Wednesday, July 15, 2015

Getting Science Right

Every once in a while, a scientific scandal makes big news.  Someone faked doing an experiment, or grossly misinterpreted their results, or failed to reproduce someone elses important result.  Particularly in medicine, this can have big consequences.

Unfortunately, these scandals are often blown out of proportion, with insinuations that many scientists are dishonest.   At least partly because of this, scientists are paying increasing attention to irreproducible results.  There is a blog, "Retraction Watch" which is devoted entirely to scientific papers that have been formally retracted.  Some common problems are plagiarism (including self-plagiarism) or apparently faked results (particularly manipulated images).  Honest scientific mistakes (i.e. missed minus signs, etc.) also make an appearance, as does occasional subversion of the peer review process.    These problems are real, but it is important to keep them in perspective.  Retraction watch typically posts 1-3 retractions/day, out of hundreds of thousands of scientific papers published each year.  This is a very miniscule percentage.  Although Retraction Watch probably doesn't catch every retraction, they do appear to be very efficient at finding them.

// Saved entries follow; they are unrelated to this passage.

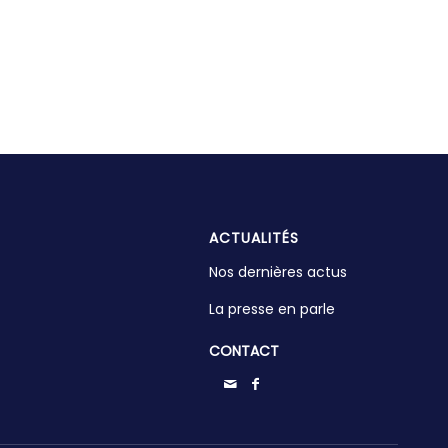
ACTUALITÉS
Nos dernières actus
La presse en parle
CONTACT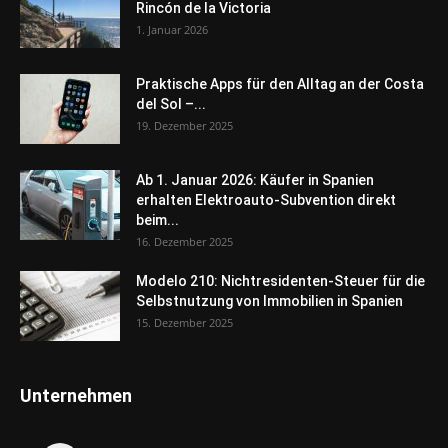
Rincón de la Victoria
1. Januar 2026
Praktische Apps für den Alltag an der Costa
del Sol –...
19. Dezember 2025
Ab 1. Januar 2026: Käufer in Spanien
erhalten Elektroauto-Subvention direkt
beim...
16. Dezember 2025
Modelo 210: Nichtresidenten-Steuer für die
Selbstnutzung von Immobilien in Spanien
15. Dezember 2025
Unternehmen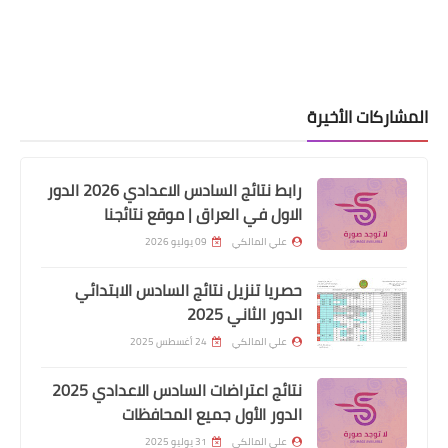
المشاركات الأخيرة
رابط نتائج السادس الاعدادي 2026 الدور
الاول في العراق | موقع نتائجنا
علي المالكي
09 يوليو 2026
حصريا تنزيل نتائج السادس الابتدائي
الدور الثاني 2025
علي المالكي
24 أغسطس 2025
اسماء االرعاية الاجتماعية
نتائج اعتراضات السادس الاعدادي 2025
الدور الأول جميع المحافظات
قبول اعتراض الوجبة الرابعة والخامسة
محافظة ميسان
علي المالكي
31 يوليو 2025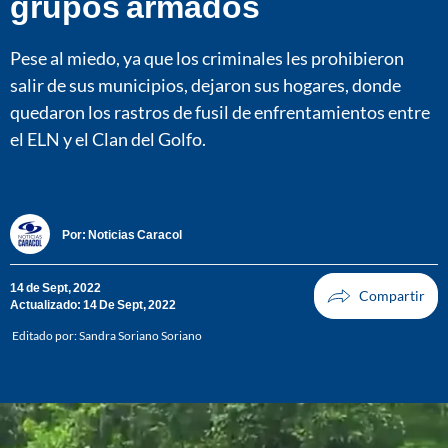
grupos armados
Pese al miedo, ya que los criminales les prohibieron
salir de sus municipios, dejaron sus hogares, donde
quedaron los rastros de fusil de enfrentamientos entre
el ELN y el Clan del Golfo.
Por:
Noticias Caracol
14 de Sept, 2022
Actualizado: 14 De Sept, 2022
Editado por:
Sandra Soriano Soriano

Many of these errors are caught rather quickly, by other scientists.  Most important retractions occur within a year or two.   Pubmed, an online library of medical literature, run by the National Institute of Health recently (2013) opened Pubmed commons, where readers can comment on the scientific literature; suspect images and other visible problems can be (and are) vigorously discussed.  

A bigger problem may be papers that are just not reproducible, for reasons that are not clear.  This is mostly an issue for biology and medicine, fields that deal with complex systems (large molecules, cells, humans), where .   At least according to some reports, like this article in the New Scientist, this is an epidemic problem, affecting a large fraction of published papers.  This track record is a good reason to take the latest medical advice with at least a small grain of salt.  However, even here, the scientific record is generally self-correcting, albeit most slowly.  Science builds on previous results, and you can't build much on a cracked foundation. Darwinian evolution gradually weeds out bad conclusions.

As a more quantitative science, physics suffers less from irreproducibility than biology.  It is far easier to quantify the uncertainties in a neutrino energy measurement than in, for example, unknown contaminants in a reagent used in a biology experiment.    Over the past decades, physics has also taken increasing efforts to eliminate sources of unconscious bias.  In many experiments (IceCube included), most analyses are done in a 'blind' manner, whereby the analyst prepares his analysis using simulated data, and a small fraction of the real data.  Only after the analysis procedure is fixed, and reviewed by the collaboration, is the real data analyses.  This avoids any tendency to zero in on fluctuations in the data (the 'look here' phenomena).  So, when choosing a list of possible neutrino sources to analyze, we won't unconsciously pick one(s) that correspond to upfluctuations in the data.   As a result of these practices, particle and nuclear physics have a pretty good (but not perfect) record with being able to reproduce previous results.